PREMACY, designed by the Applicant, which comprises, in the lower zone, a circumferential wire arrangement, arranged in three stacks, in the following order: four rounds, eight rounds, nine rounds and zero rounds, starting from the stack most axially outer, towards the most axially inner stack. The reinforcement structure passes between these four stacks. Such an arrangement extends radially over a large height, but with a small width, thus resulting in a rather low moment of inertia.

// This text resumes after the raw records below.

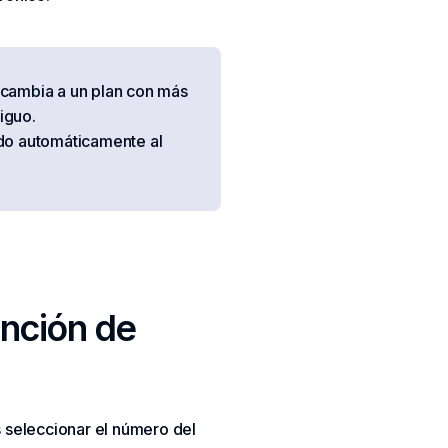
 cambia a un plan con más
iguo.
rido automáticamente al
unción de
s seleccionar el número del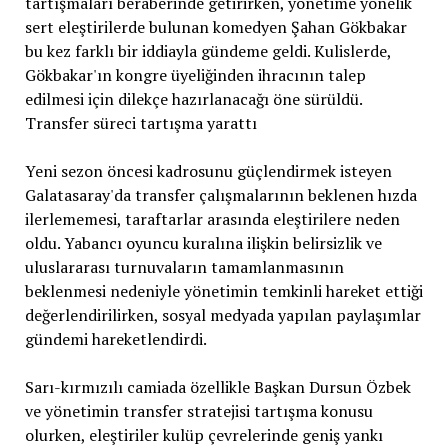
tartışmaları beraberinde getirirken, yönetime yönelik
sert eleştirilerde bulunan komedyen Şahan Gökbakar
bu kez farklı bir iddiayla gündeme geldi. Kulislerde,
Gökbakar'ın kongre üyeliğinden ihracının talep
edilmesi için dilekçe hazırlanacağı öne sürüldü.
Transfer süreci tartışma yarattı
Yeni sezon öncesi kadrosunu güçlendirmek isteyen
Galatasaray'da transfer çalışmalarının beklenen hızda
ilerlememesi, taraftarlar arasında eleştirilere neden
oldu. Yabancı oyuncu kuralına ilişkin belirsizlik ve
uluslararası turnuvaların tamamlanmasının
beklenmesi nedeniyle yönetimin temkinli hareket ettiği
değerlendirilirken, sosyal medyada yapılan paylaşımlar
gündemi hareketlendirdi.
Sarı-kırmızılı camiada özellikle Başkan Dursun Özbek
ve yönetimin transfer stratejisi tartışma konusu
olurken, eleştiriler kulüp çevrelerinde geniş yankı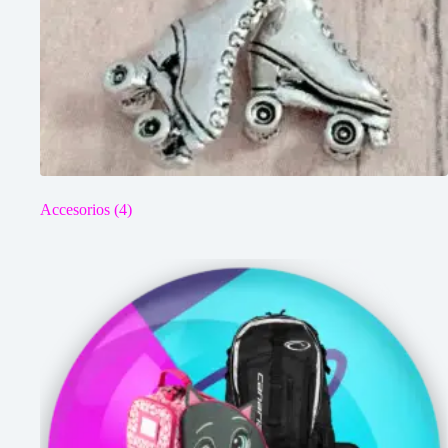
Accesorios
(4)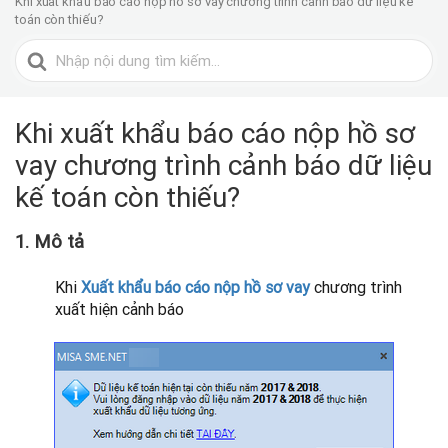
Khi xuất khẩu báo cáo nộp hồ sơ vay chương trình cảnh báo dữ liệu kế
toán còn thiếu?
Tìm
kiếm
cho
Khi xuất khẩu báo cáo nộp hồ sơ
vay chương trình cảnh báo dữ liệu
kế toán còn thiếu?
1. Mô tả
Khi
Xuất khẩu báo cáo nộp hồ sơ vay
chương trình
xuất hiện cảnh báo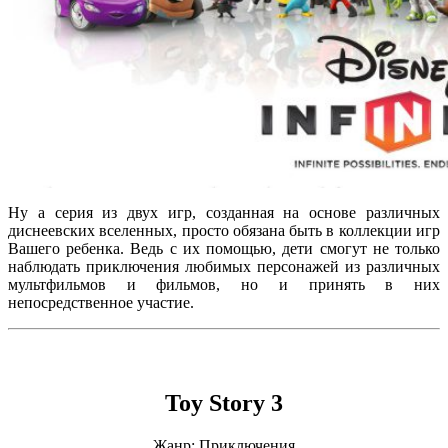
Ну а серия из двух игр, созданная на основе различных
диснеевских вселенных, просто обязана быть в коллекции игр
Вашего ребенка. Ведь с их помощью, дети смогут не только
наблюдать приключения любимых персонажей из различных
мультфильмов и фильмов, но и принять в них
непосредственное участие.
Toy Story 3
Жанр: Приключения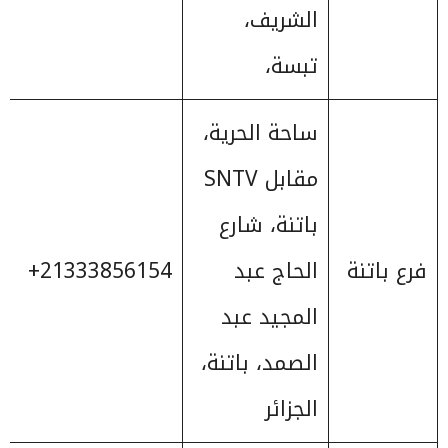
الشريف،
تبسة،
ساحة الحرية،
مقابل SNTV
باتنة، شارع
فرع باتنة
الحاج عبد
‎+21333856154
المجيد عبد
الصمد، باتنة،
الجزائر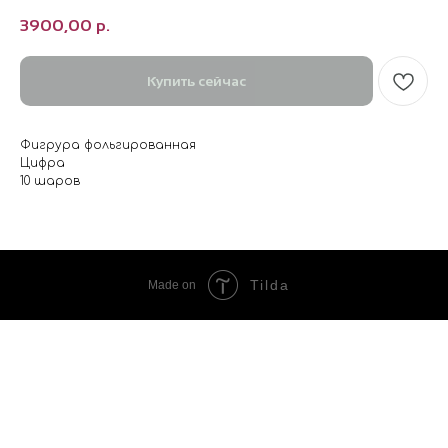
3900,00
р.
Купить сейчас
Фигрура фольгированная
Цифра
10 шаров
Tilda
Made on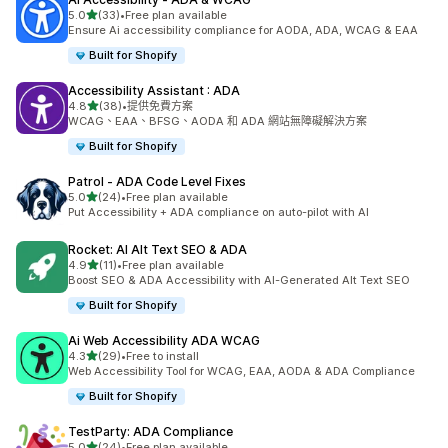
滿分 5 顆星
5.0
(33)
•
Free plan available
共有 33 則評價
Ensure Ai accessibility compliance for AODA, ADA, WCAG & EAA
Built for Shopify
Accessibility Assistant : ADA
滿分 5 顆星
4.8
(38)
•
提供免費方案
共有 38 則評價
WCAG、EAA、BFSG、AODA 和 ADA 網站無障礙解決方案
Built for Shopify
Patrol ‑ ADA Code Level Fixes
滿分 5 顆星
5.0
(24)
•
Free plan available
共有 24 則評價
Put Accessibility + ADA compliance on auto-pilot with AI
Rocket: AI Alt Text SEO & ADA
滿分 5 顆星
4.9
(11)
•
Free plan available
共有 11 則評價
Boost SEO & ADA Accessibility with AI-Generated Alt Text SEO
Built for Shopify
Ai Web Accessibility ADA WCAG
滿分 5 顆星
4.3
(29)
•
Free to install
共有 29 則評價
Web Accessibility Tool for WCAG, EAA, AODA & ADA Compliance
Built for Shopify
TestParty: ADA Compliance
滿分 5 顆星
5.0
(24)
•
Free plan available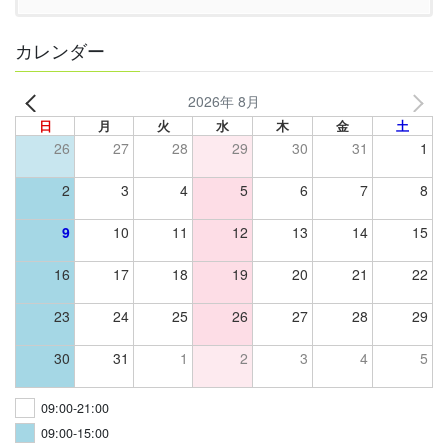
カレンダー
2026年 8月
日
月
火
水
木
金
土
26
27
28
29
30
31
1
2
3
4
5
6
7
8
9
10
11
12
13
14
15
16
17
18
19
20
21
22
23
24
25
26
27
28
29
30
31
1
2
3
4
5
09:00-21:00
09:00-15:00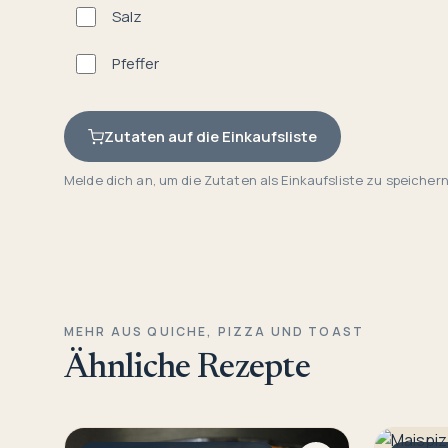
Salz
Pfeffer
Zutaten auf die Einkaufsliste
Melde dich an, um die Zutaten als Einkaufsliste zu speichern
MEHR AUS QUICHE, PIZZA UND TOAST
Ähnliche Rezepte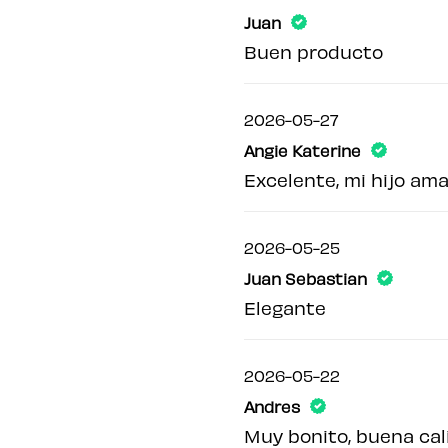
Juan
Buen producto
2026-05-27
Angie Katerine
Excelente, mi hijo ama
2026-05-25
Juan Sebastian
Elegante
2026-05-22
Andres
Muy bonito, buena cal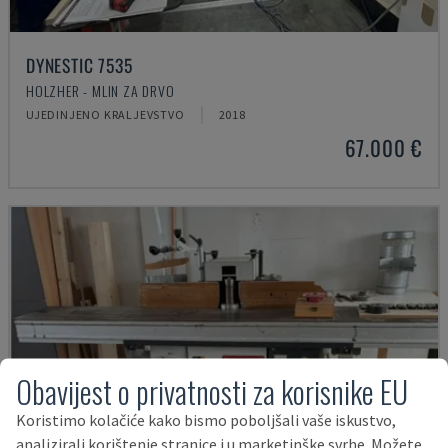
DYNESTIC 7535
HOLZHER - MLIN ZA DRVO
UJEDINJENO KRALJEVSTVO
2018
67.000 €
Obavijest o privatnosti za korisnike EU
Koristimo kolačiće kako bismo poboljšali vaše iskustvo,
analizirali korištenje stranice i u marketinške svrhe. Možete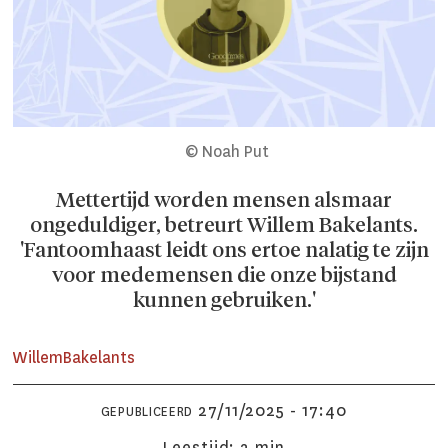
© Noah Put
Mettertijd worden mensen alsmaar
ongeduldiger, betreurt Willem Bakelants.
'Fantoomhaast leidt ons ertoe nalatig te zijn
voor medemensen die onze bijstand
kunnen gebruiken.'
Willem
Bakelants
27/11/2025 - 17:40
GEPUBLICEERD
Leestijd:
2 min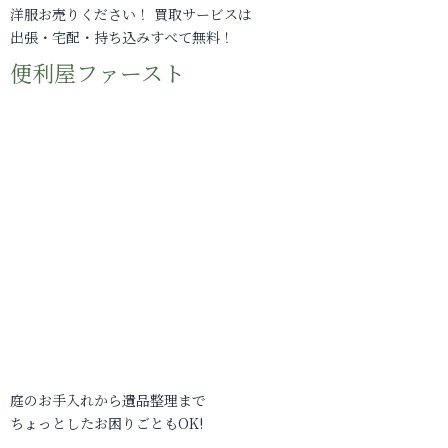
洋服お売りください！ 買取サービスは
出張・宅配・持ち込みすべて無料！
便利屋ファースト
庭のお手入れから遺品整理まで
ちょっとしたお困りごともOK!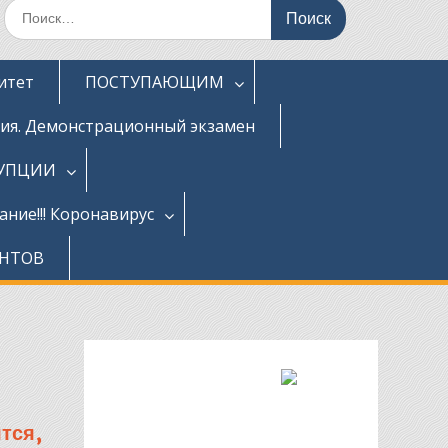
Поиск
по:
итет
ПОСТУПАЮЩИМ
ция. Демонстрационный экзамен
РУПЦИИ
ние!!! Коронавирус
ЕНТОВ
тся,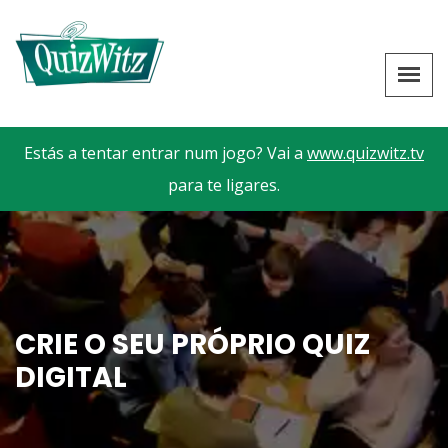
Estás a tentar entrar num jogo? Vai a
www.quizwitz.tv
para te ligares.
CRIE O SEU PRÓPRIO QUIZ
DIGITAL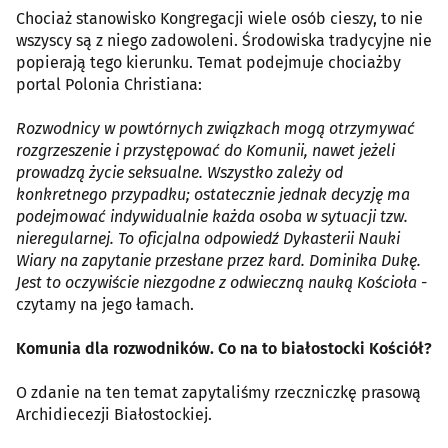
Chociaż stanowisko Kongregacji wiele osób cieszy, to nie
wszyscy są z niego zadowoleni. Środowiska tradycyjne nie
popierają tego kierunku. Temat podejmuje chociażby
portal Polonia Christiana:
Rozwodnicy w powtórnych związkach mogą otrzymywać
rozgrzeszenie i przystępować do Komunii, nawet jeżeli
prowadzą życie seksualne. Wszystko zależy od
konkretnego przypadku; ostatecznie jednak decyzję ma
podejmować indywidualnie każda osoba w sytuacji tzw.
nieregularnej. To oficjalna odpowiedź Dykasterii Nauki
Wiary na zapytanie przesłane przez kard. Dominika Dukę.
Jest to oczywiście niezgodne z odwieczną nauką Kościoła
-
czytamy na jego łamach.
Komunia dla rozwodników. Co na to białostocki Kościół?
O zdanie na ten temat zapytaliśmy rzeczniczkę prasową
Archidiecezji Białostockiej.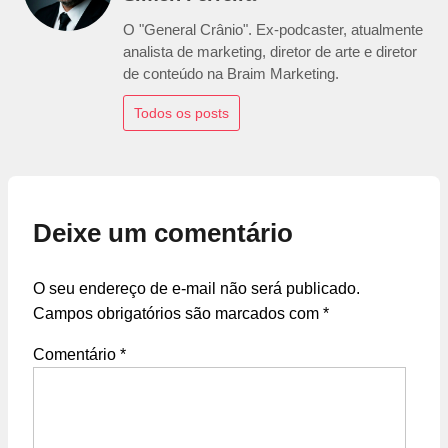
O "General Crânio". Ex-podcaster, atualmente
analista de marketing, diretor de arte e diretor
de conteúdo na Braim Marketing.
Todos os posts
Deixe um comentário
O seu endereço de e-mail não será publicado.
Campos obrigatórios são marcados com
*
Comentário
*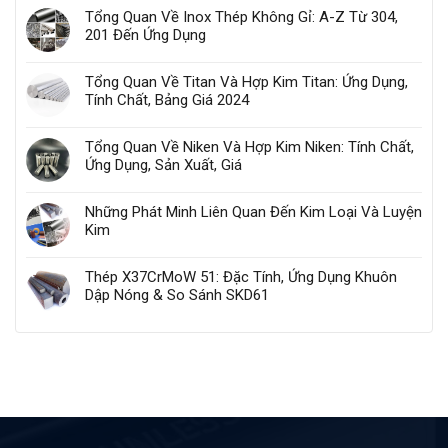
Bền
Tổng Quan Về Inox Thép Không Gỉ: A-Z Từ 304,
Nhiệt
201 Đến Ứng Dụng
Tổng Quan Về Titan Và Hợp Kim Titan: Ứng Dụng,
Tính Chất, Bảng Giá 2024
Tổng Quan Về Niken Và Hợp Kim Niken: Tính Chất,
Ứng Dụng, Sản Xuất, Giá
Những Phát Minh Liên Quan Đến Kim Loại Và Luyện
Kim
Thép X37CrMoW 51: Đặc Tính, Ứng Dụng Khuôn
Dập Nóng & So Sánh SKD61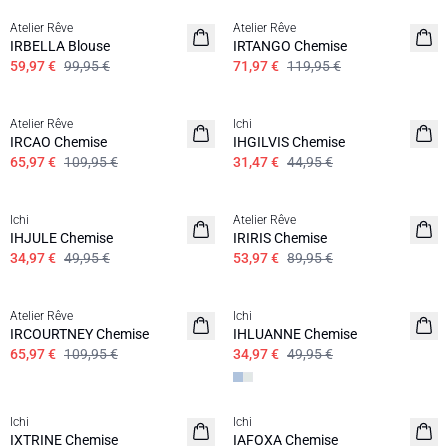
Atelier Rêve
Atelier Rêve
IRBELLA Blouse
IRTANGO Chemise
59,97 €
99,95 €
71,97 €
119,95 €
SALE | 40%
SALE | 30%
Atelier Rêve
Ichi
IRCAO Chemise
IHGILVIS Chemise
65,97 €
109,95 €
31,47 €
44,95 €
SALE | 30%
SALE | 40%
Ichi
Atelier Rêve
IHJULE Chemise
IRIRIS Chemise
34,97 €
49,95 €
53,97 €
89,95 €
SALE | 40%
SALE | 30%
Atelier Rêve
Ichi
IRCOURTNEY Chemise
IHLUANNE Chemise
65,97 €
109,95 €
34,97 €
49,95 €
SALE | 30%
Ichi
Ichi
100% coton
IXTRINE Chemise
IAFOXA Chemise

To overcome these various drawbacks, the invention provides a tire adapted for running with extended mobility, comprising at least one carcass-type reinforcement structure anchored on each side of said tire in a bead whose base is intended to be mounted on a rim seat, each said bead extending substantially radially outwardly in the form of flanks, the flanks joining radially outwardly a tread, the carcass-type reinforcing structure extending circumferentially from the bead towards said flank a crown reinforcement, each of said sidewalls being reinforced by a sidewall insert made of a rubber composition capable of supporting a load corresponding to a portion of the weight of the vehicle in a situation where the inflation pressure is substantially reduced or nil , each of the beads also comprising an anchoring zone allowing the maintaining the reinforcing structure and comprising on the one hand a rubber anchoring mixture and a series of circumferential wire windings disposed in said rubber mixture, on either side of the end portion of the reinforcing structure said circumferential wire arrangements being divided into at least four cells:

two tall stacks, each having at least 6 turns, one on each side of the reinforcement structure and immediately adjacent to it, immediately adjacent, means that there is no other pile or wire between the reinforcing structure and said high pile, the two high piles totaling at least 14 turns (for the set of high batteries) and at least two low batteries, separated from the reinforcing structure by at least one high battery, and

the difference in the number of revolutions between each of the lower stacks with respect to each of the high stacks, being greater than or equal to two revolutions, (eg 3, 4, 5, or 6 according to the illustrated examples).

This type of arrangement increases the moment of inertia. The low zone is then less sensitive to the risks of loosening when driving in conditions of reduced pressure or zero. Moreover, these advantages are obtained without affecting the intrinsic properties of the lower zone and / or the sidewalls, as is the case for example when using a thicker side insert.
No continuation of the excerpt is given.